C’è un luogo magico dove l’uomo all’inizio dei tempi lasciò i segni della sua arte primordiale. È in Lombardia. Spostate indietro le lancette del tempo e partite.

Capo di Ponte

Capo di Ponte

Non tutti sanno che la Valcamonica lungo il corso dell’Oglio, prima che questo si immetta nel Lago di Iseo, custodisce uno dei più affascinanti segreti della storia del mondo. Un sito archeologico dell’uomo preistorico quasi unico al mondo, tanto che questa zona è stata la prima in Italia ad essere tutelata dall’Unesco. Fare questo viaggio a ritroso nel tempo è facile, in special modo per i camperisti che vivono nel nord Italia. Un’ora da Milano e siamo arrivati a Capo di Ponte.
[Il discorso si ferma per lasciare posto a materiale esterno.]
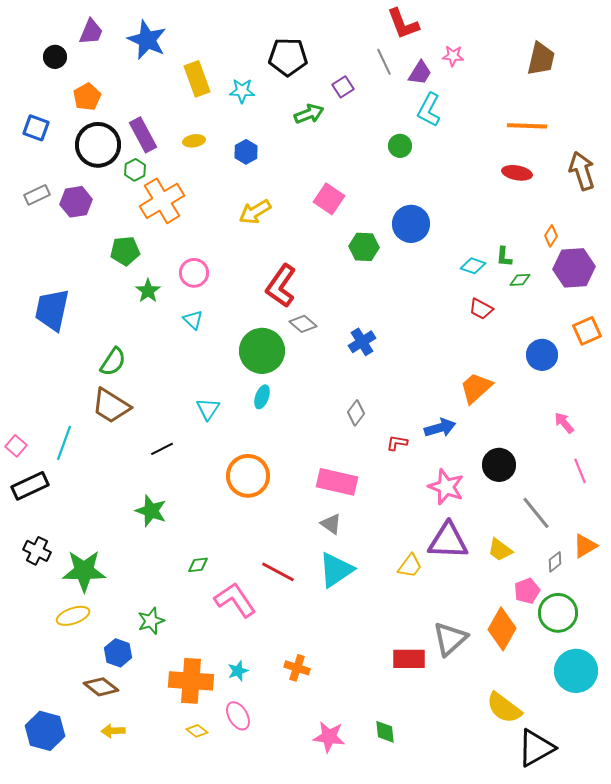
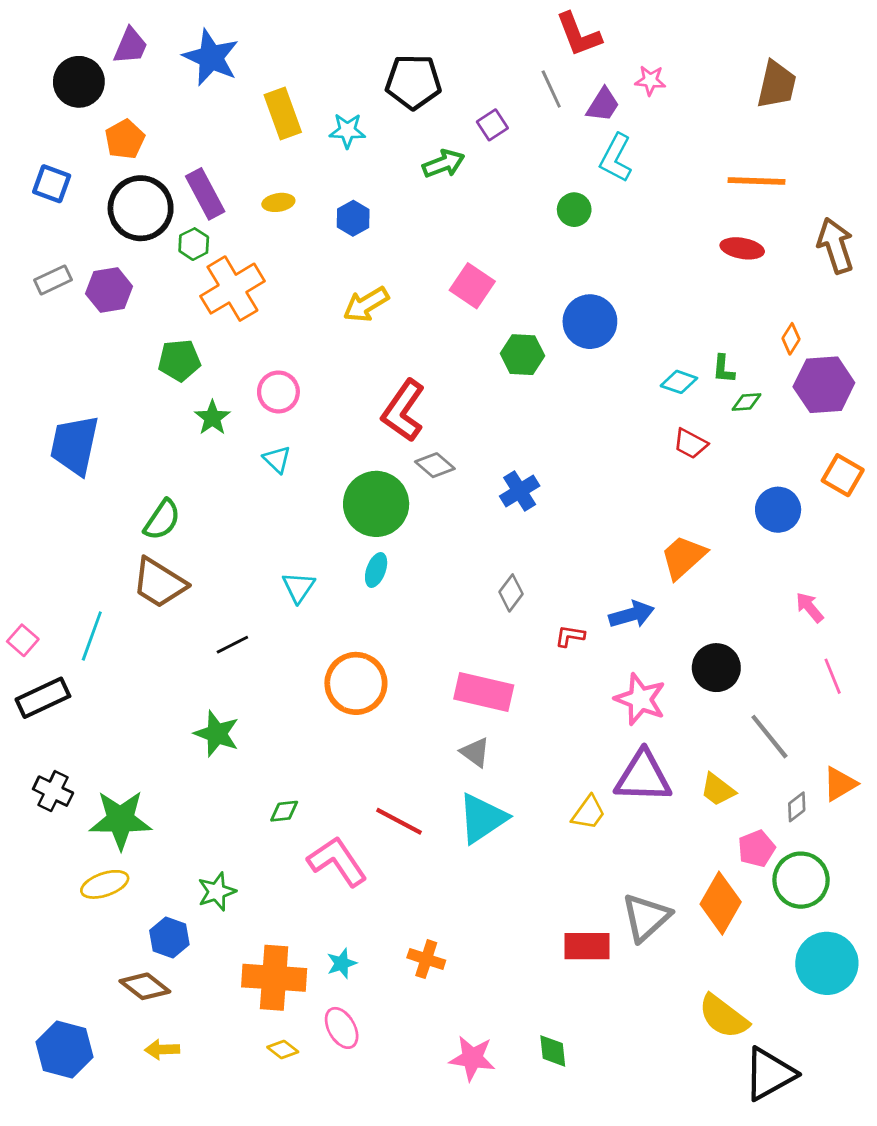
black circle: (55, 57) -> (79, 82), size x1.5
orange square: (587, 331) -> (843, 475), turned -36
I camperisti sono i benvenuti, l’area attrezzata Concarena (Località Prada – Tel. 036442104 – 3346575628) sarà un’ottimo campo base. Se amate pedalare, un sistema di piste ciclabili vi permetterà di attraversare il territorio in silenzio, così come faceva l’uomo di un tempo quando si spostava a caccia di animali estinti da secoli, ma che vivono ancora incisi sulle rocce che gli “uomini magici” utilizzavano per chissà quali riti propiziatori.

La caccia e il ferro

Scena del fabbro Parco di Naquan

Scena del fabbro Parco di Naquan

Tutto iniziò 6.000 anni fa, quando un popolo di cacciatori scelse quest’area ricca di selvaggina per il proprio insediamento. Una vera e propria Eldorado di quando la storia immutata e immutabile, scandiva tempi e riti sempre uguali, nemmeno lontanamente paragonabili ai mutamenti continui dell’uomo di oggi. Ma qualcosa accadde. Tremila anni dopo l’uomo scoprì le virtù del ferro, una scoperta destinata a mutare per sempre le sue abitudini e ad amplificarne la sua sete di conquista. In quest’area furono scoperti alcuni giacimenti di metallo, che richiamarono altri popoli. La prima area a essere abitata fu quella di Cemmo, la cui collocazione geografica e morfologica doveva sembrare unica. Le rocce e le foreste di questa zona diventarono luoghi magici di rito collettivo, che allora si esprimeva anche attraverso l’attività di incisione. Migliaia di figure incise sulla roccia raccontano i miti di queste antiche popolazioni probabilmente affascinate dallo “Spirito del Monte”, un fenomeno che avviene due volte l’anno, all’inizio della primavera e all’inizio dell’autunno, quando il sole, complici i due monti che sovrastano il territorio Capontino, “Concarena” e “Pizzo Badile”, proietta al mattino (Pizzo Badile) e alla sera (Concarena) un’ombra nel cielo. Oggi i nostri occhi distratti non ci fanno nemmeno caso, ma allora doveva suggestionare non poco l’uomo che si poneva le domande senza riuscire a dare risposte razionali.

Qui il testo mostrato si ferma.